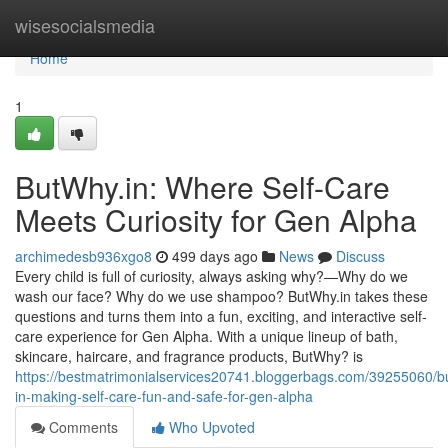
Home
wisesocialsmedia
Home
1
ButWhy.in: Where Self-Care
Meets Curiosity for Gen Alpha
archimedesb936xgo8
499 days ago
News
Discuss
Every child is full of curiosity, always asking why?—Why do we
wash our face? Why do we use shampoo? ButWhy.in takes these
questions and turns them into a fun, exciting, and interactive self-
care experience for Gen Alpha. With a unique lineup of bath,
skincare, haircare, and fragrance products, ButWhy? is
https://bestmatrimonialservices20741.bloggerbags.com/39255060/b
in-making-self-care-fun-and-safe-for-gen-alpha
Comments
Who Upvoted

==

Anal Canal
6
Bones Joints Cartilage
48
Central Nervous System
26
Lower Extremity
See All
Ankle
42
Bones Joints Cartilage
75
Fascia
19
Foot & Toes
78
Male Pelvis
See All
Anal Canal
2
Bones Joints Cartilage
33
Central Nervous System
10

**INSTRUCTIONS TO FOLLOW**: Each line of the records with the word "ButWhy" in it is to be copied.

**EXERCISE SOLUTION**:
ButWhy.in: Where Self-Care
wash our face? Why do we use shampoo? ButWhy.in takes these
skincare, haircare, and fragrance products, ButWhy? is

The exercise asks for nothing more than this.